En RDC, deux traitements contre Ebola à l’essai
Depuis le 2 juillet, un essai clinique évalue l’efficacité de deux médicaments contre le virus Bundibugyo dans l’Ituri, en République démocratique du Congo. Alors que l’épidémie reste “en phase d’expansion” selon l’OMS, des soignants de la même province ont fait grève pour dénoncer des salaires impayés et de mauvaises conditions de travail..
En République démocratique du Congo (RDC), une épidémie d’Ebola sévit depuis plusieurs mois, avec 1 926 cas confirmés et 702 décès enregistrés au 12 juillet 2026. Cette épidémie est la pire jamais enregistrée dans le pays et a également touché l’Ouganda voisin, où au moins 20 cas et 2 décès ont été recensés au 7 juillet. L’Organisation mondiale de la santé (OMS) qualifie la situation de « phase d’expansion », ce qui signifie que le nombre de cas continue d’augmenter. Ebola est un virus extrêmement contagieux qui provoque une fièvre hémorragique sévère, souvent mortelle. Il n’existe à ce jour ni vaccin ni traitement homologué pour y mettre fin, ce qui rend la situation particulièrement préoccupante pour les autorités sanitaires.
Face à l’urgence sanitaire, un essai clinique a été lancé le 2 juillet 2026 dans la province de l’Ituri, au nord-est de la RDC. Ce programme, appelé Partners, est coordonné par l’OMS et implique plusieurs institutions : l’Institut national de recherche biomédicale en RDC, l’Institut de médecine tropicale (IMT) d’Anvers en Belgique et l’Université d’Oxford au Royaume-Uni. Deux traitements sont testés : le remdesivir, un antiviral utilisé contre certains virus, et le MBP134, un anticorps monoclonal conçu pour cibler spécifiquement le virus Ebola et une autre souche appelée Ebola Bundibugyo. Selon le professeur Laurens Liesenborghs de l’IMT, ces médicaments ont déjà montré une efficacité sur des modèles animaux pour la souche Bundibugyo. L’objectif est d’améliorer la survie des patients infectés.

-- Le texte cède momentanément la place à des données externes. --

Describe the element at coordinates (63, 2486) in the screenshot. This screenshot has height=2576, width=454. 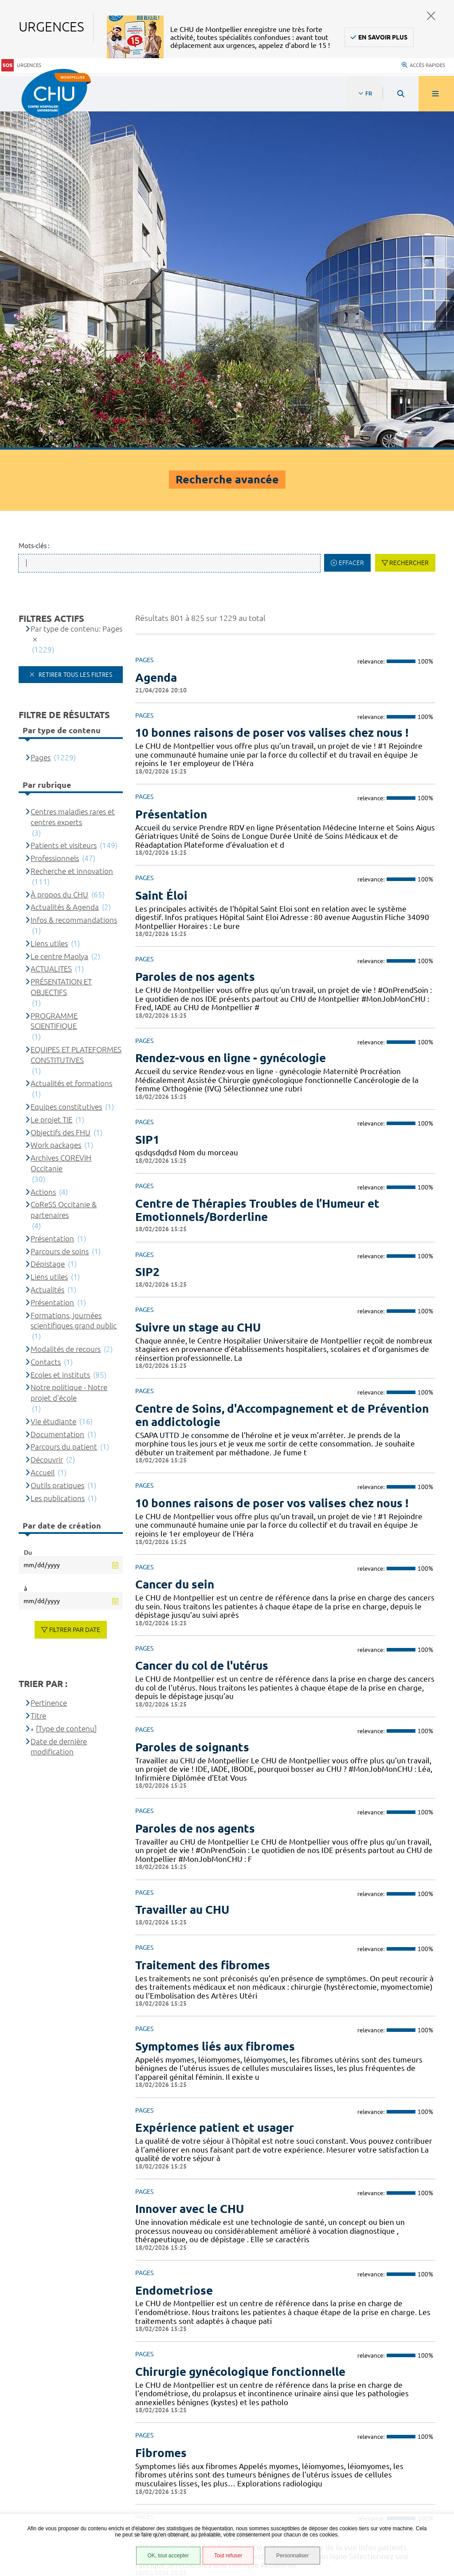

Le démarrage de l’essai clinique seulement six semaines après la déclaration officielle de l’épidémie par le gouvernement congolais est salué comme une performance exceptionnelle. La professeure Amanda Rojek, chercheuse principale du projet à l’Université d’Oxford, qualifie ce délai de « fantastique ». Cette rapidité s’explique par la collaboration internationale et la mobilisation des ressources humaines et financières. Cependant, l’efficacité réelle de ces traitements ne pourra être évaluée que dans plusieurs mois, une fois les résultats des essais obtenus. En attendant, les soignants et les patients restent en première ligne face à l’épidémie.
L’essai clinique et la lutte contre l’épidémie se heurtent à une crise sociale majeure : une grève des soignants, déclenchée le 24 juin 2026, qui s’est intensifiée du 7 au 16 juillet. Les médecins, infirmières et agents de santé communautaires dénoncent des salaires impayés et des conditions de travail précaires, notamment un manque d’équipements de protection individuelle (EPI) essentiels pour éviter la contamination. Le 6 juillet, les soignants de la province d’Ituri, directement concernée par l’épidémie, ont rejoint le mouvement. Le ministre de la Santé, Roger Kamba, a reconnu des « dysfonctionnements dans la gestion des ressources humaines » et promis des améliorations.
Sous la pression des grèves, le gouvernement congolais a engagé des discussions avec les syndicats de santé. Un consensus a été trouvé lors d’un Conseil des ministres le 10 juillet 2026, aboutissant à des mesures prioritaires pour améliorer les conditions de travail et les salaires des soignants. Ces avancées ont conduit la coordination des syndicats à lever le mouvement de grève. Cependant, la situation reste fragile, car les tensions sociales pourraient resurgir si les promesses ne sont pas tenues. Par ailleurs, le contexte sécuritaire dans les provinces de l’Ituri, du Nord-Kivu et du Sud-Kivu complique davantage la gestion de la crise sanitaire et sociale.